The depth distribution of recent marine Ostracoda from the southern Strait of Magellan

R. C. Whatley, M. Staunton, and R. L. Kaesler

Abstract. From 16 sediment samples collected from the Chilean part of the Strait of Magellan, 2338 Ostracoda were recovered. These represent 61 species belonging to 45 genera and 16 families. Previous work in the Tierra del Fuego Province has shown the faunas to be highly endemic, resulting from the relative isolation of the region and its particular climatic and oceanographical characteristics.
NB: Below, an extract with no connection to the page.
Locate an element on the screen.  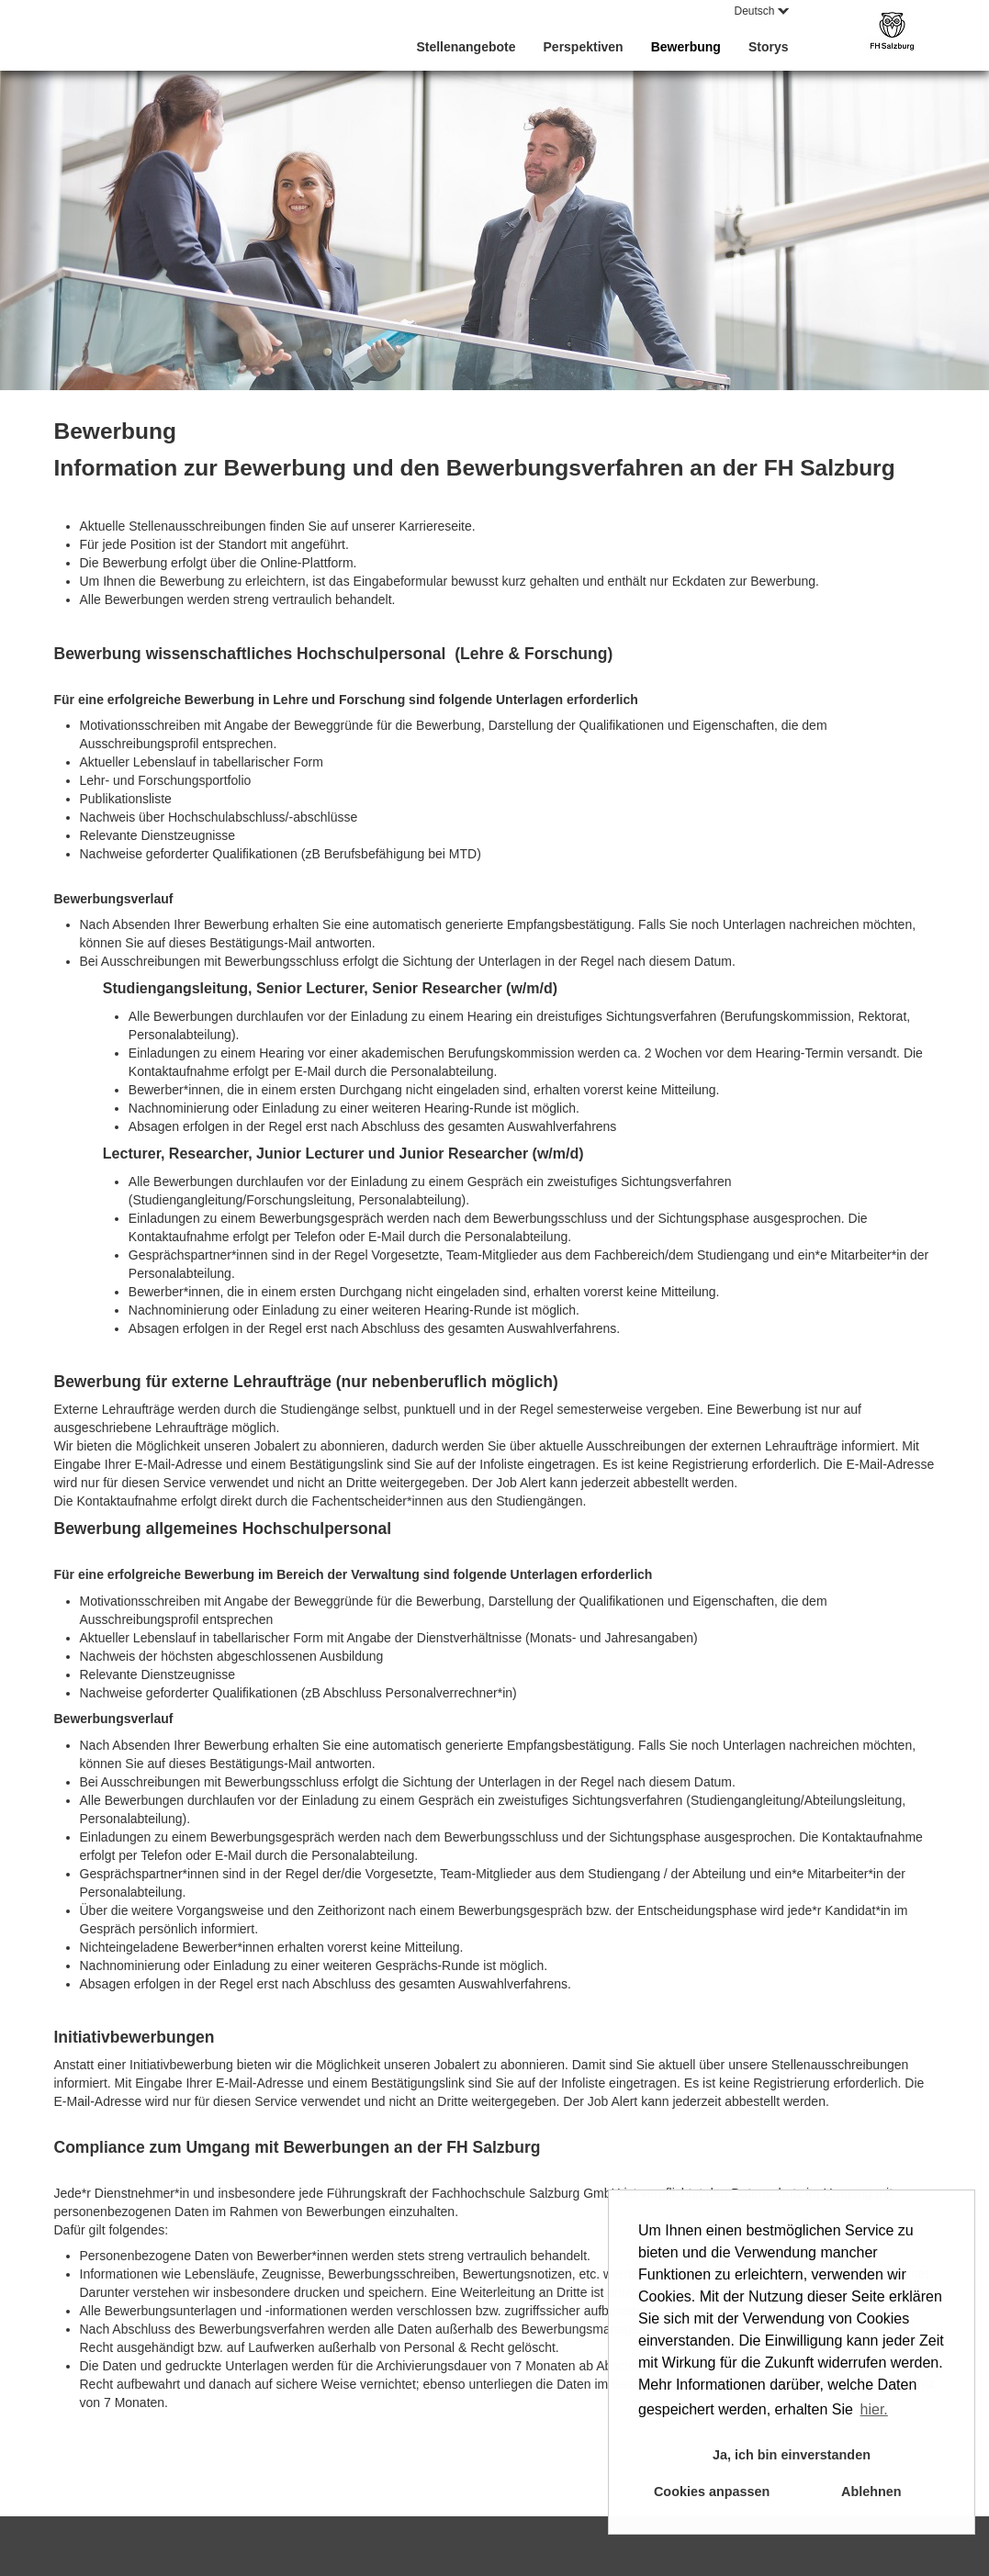
Stellenangebote is located at coordinates (465, 46).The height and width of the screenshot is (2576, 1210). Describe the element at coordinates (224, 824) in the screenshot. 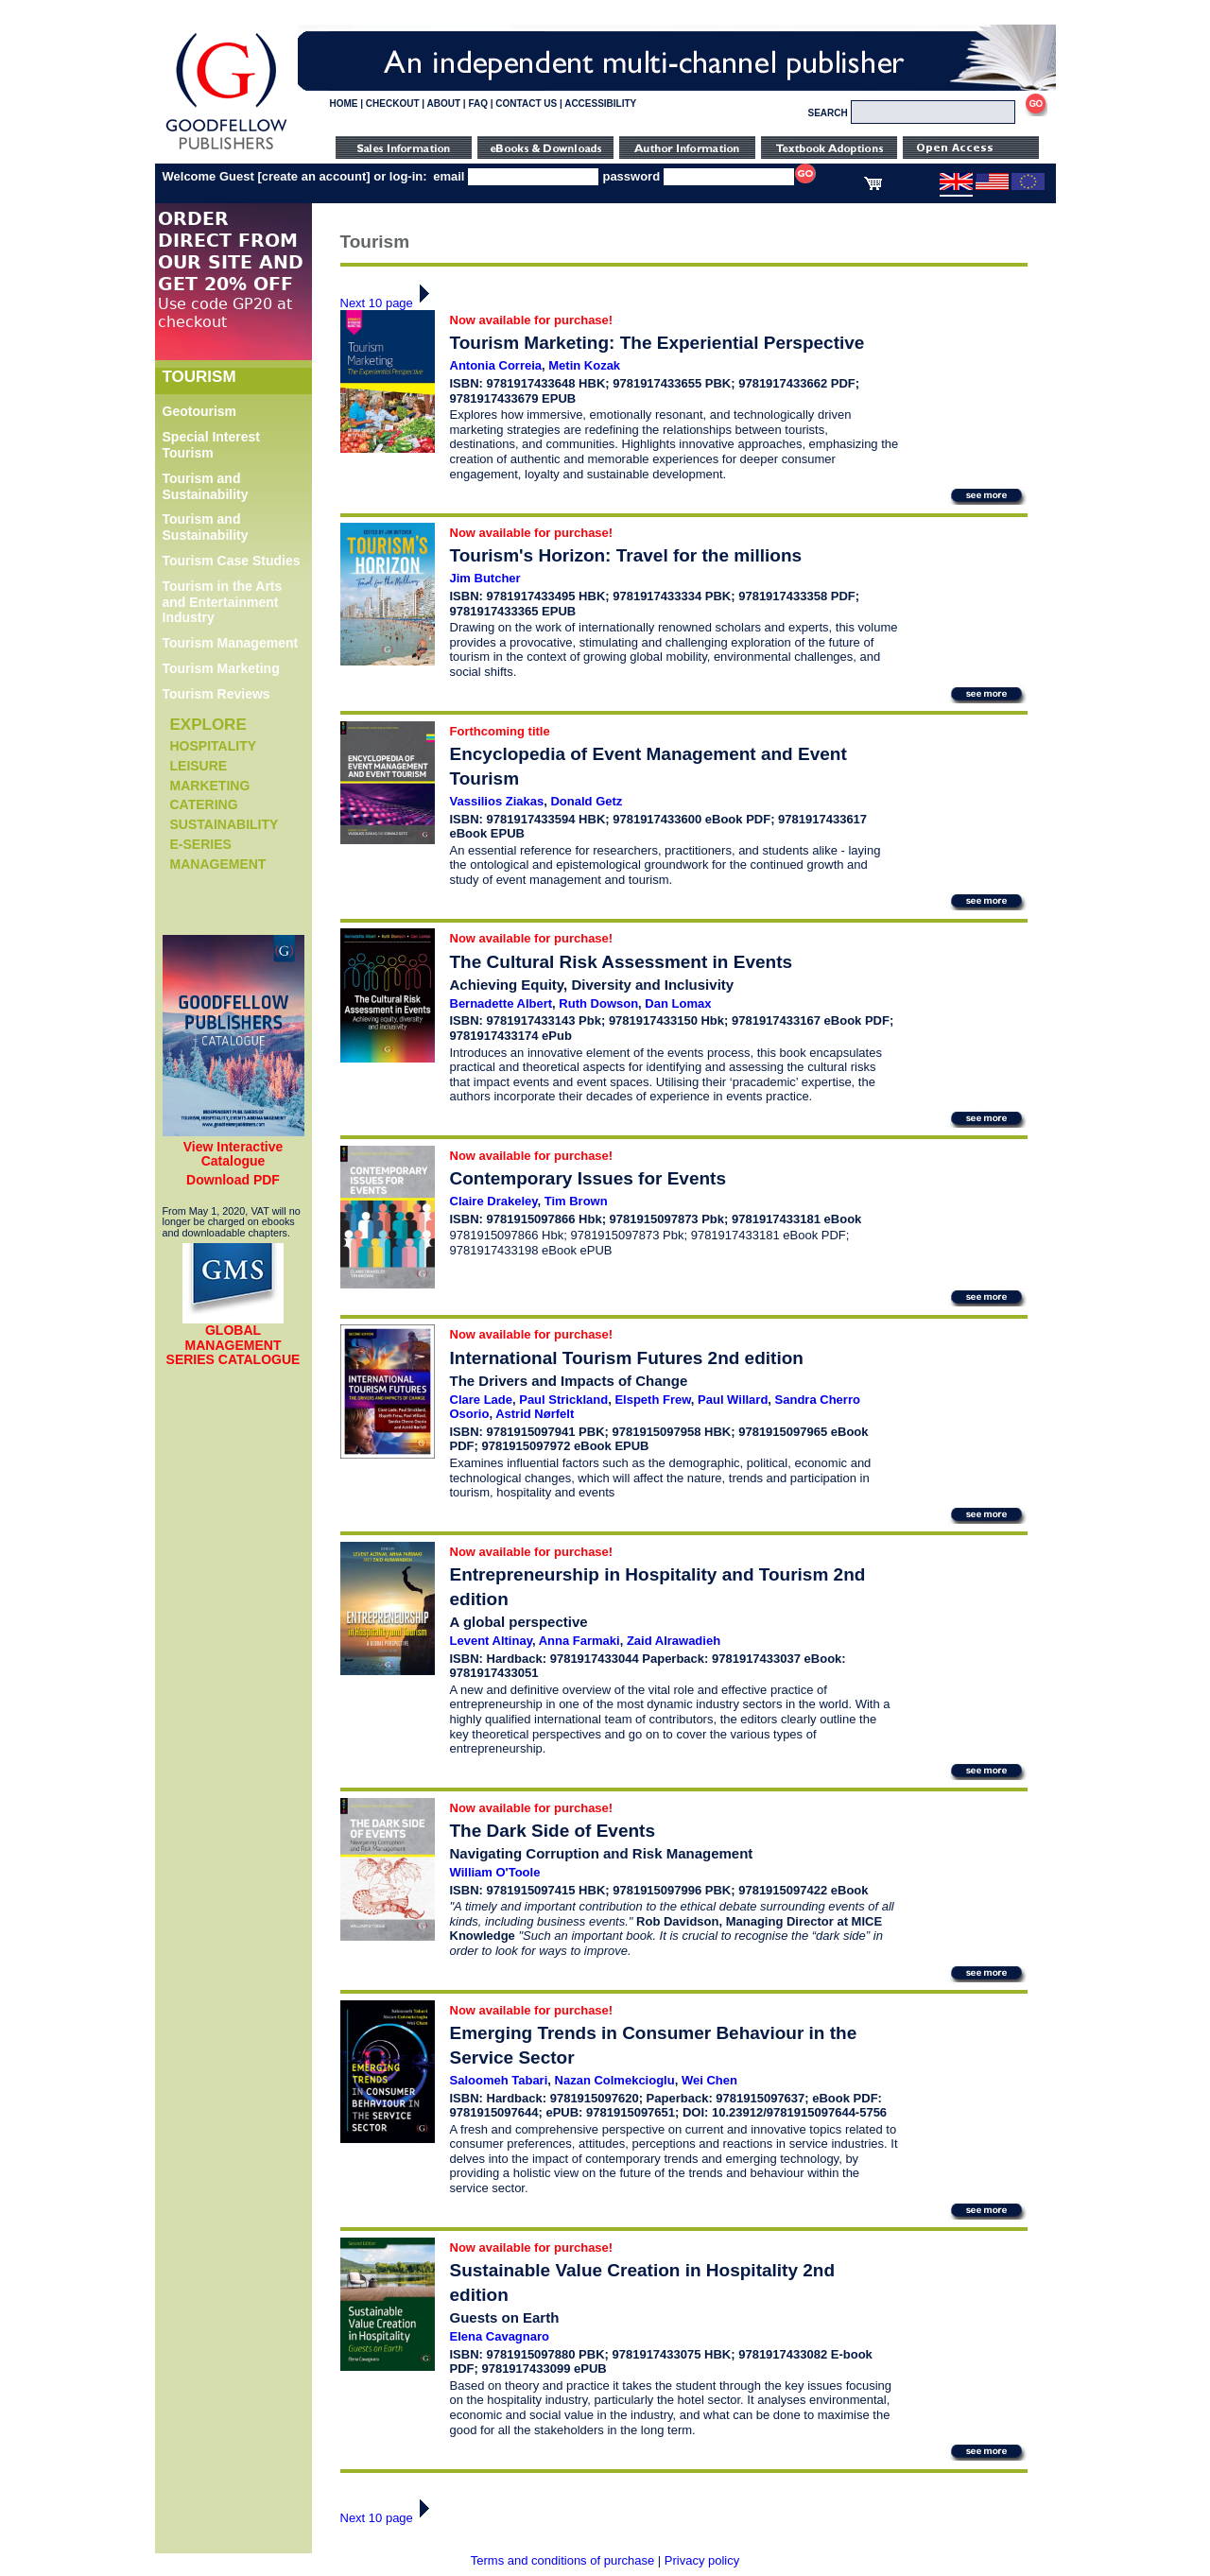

The fauna of the Strait of Magellan is similar to those previously described with one notable exception: the occurrence of deep-water, psychrospheric species at shallow depths. Species of Bradleya, Agrenocythere, Poseidonamicus, Bythoceratina, and Legitimocythere, usually recorded from bathyal to abyssal depths of more than 1000 m, were found together in the same samples with a typical, shelf fauna. Such unusual depth distribution of psychrospheric species may have resulted from the extremely cold temperature and low salinity of the water in the southern Strait of Magellan, coupled with the upwelling of cold, deep water masses.